- Your assignment
Copy every line below where the string "MONTE" is found.

(Data to use begins)

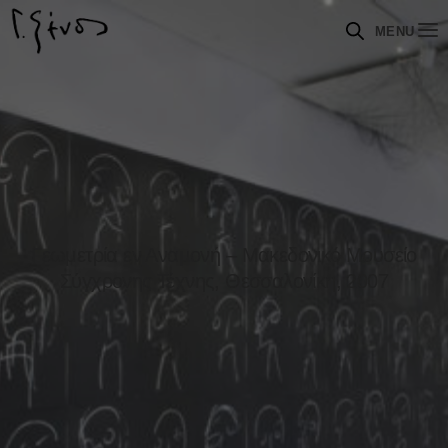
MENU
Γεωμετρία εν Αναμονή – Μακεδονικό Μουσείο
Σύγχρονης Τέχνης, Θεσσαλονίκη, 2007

(Data to use ends)
(Data to use begins)

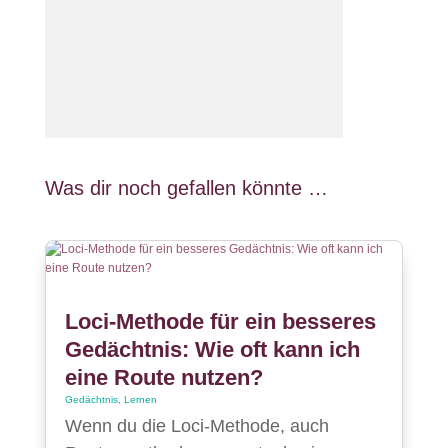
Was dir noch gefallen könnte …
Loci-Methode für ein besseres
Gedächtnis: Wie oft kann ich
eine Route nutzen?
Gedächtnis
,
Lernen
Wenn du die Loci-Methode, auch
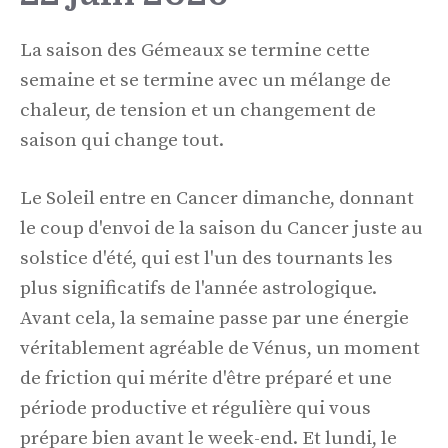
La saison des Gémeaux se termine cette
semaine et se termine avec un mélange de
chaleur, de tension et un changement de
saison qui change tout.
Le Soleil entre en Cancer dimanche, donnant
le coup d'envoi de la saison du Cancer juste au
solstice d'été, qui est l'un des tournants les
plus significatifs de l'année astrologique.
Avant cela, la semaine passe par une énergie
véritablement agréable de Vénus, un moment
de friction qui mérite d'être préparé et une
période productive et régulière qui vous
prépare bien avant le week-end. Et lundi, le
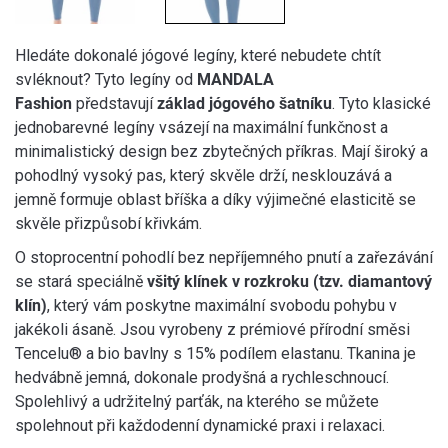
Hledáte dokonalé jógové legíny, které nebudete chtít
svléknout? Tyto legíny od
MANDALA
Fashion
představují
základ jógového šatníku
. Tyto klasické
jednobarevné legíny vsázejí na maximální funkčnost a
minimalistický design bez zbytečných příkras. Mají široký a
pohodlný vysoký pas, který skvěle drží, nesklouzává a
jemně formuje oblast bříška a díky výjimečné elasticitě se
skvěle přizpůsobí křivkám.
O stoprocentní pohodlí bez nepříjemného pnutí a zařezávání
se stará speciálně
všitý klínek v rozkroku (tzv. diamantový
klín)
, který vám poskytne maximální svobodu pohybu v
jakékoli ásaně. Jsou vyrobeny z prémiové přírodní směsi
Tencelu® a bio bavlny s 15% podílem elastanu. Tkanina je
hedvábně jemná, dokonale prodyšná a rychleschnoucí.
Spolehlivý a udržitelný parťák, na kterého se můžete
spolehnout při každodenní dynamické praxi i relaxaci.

(Data to use ends)
(Data to use begins)

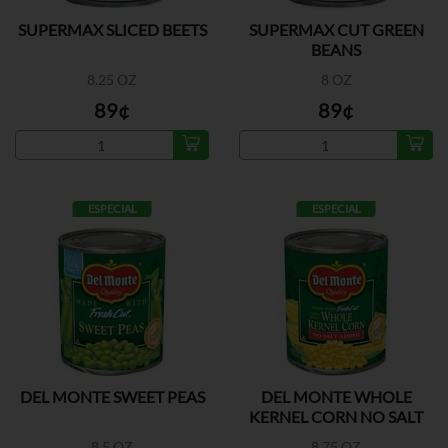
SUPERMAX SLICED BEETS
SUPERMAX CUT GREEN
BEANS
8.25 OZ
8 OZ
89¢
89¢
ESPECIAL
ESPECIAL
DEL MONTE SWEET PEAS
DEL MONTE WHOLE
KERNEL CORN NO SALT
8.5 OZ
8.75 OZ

(Data to use ends)

- Result of the exercise
DEL MONTE SWEET PEAS
DEL MONTE WHOLE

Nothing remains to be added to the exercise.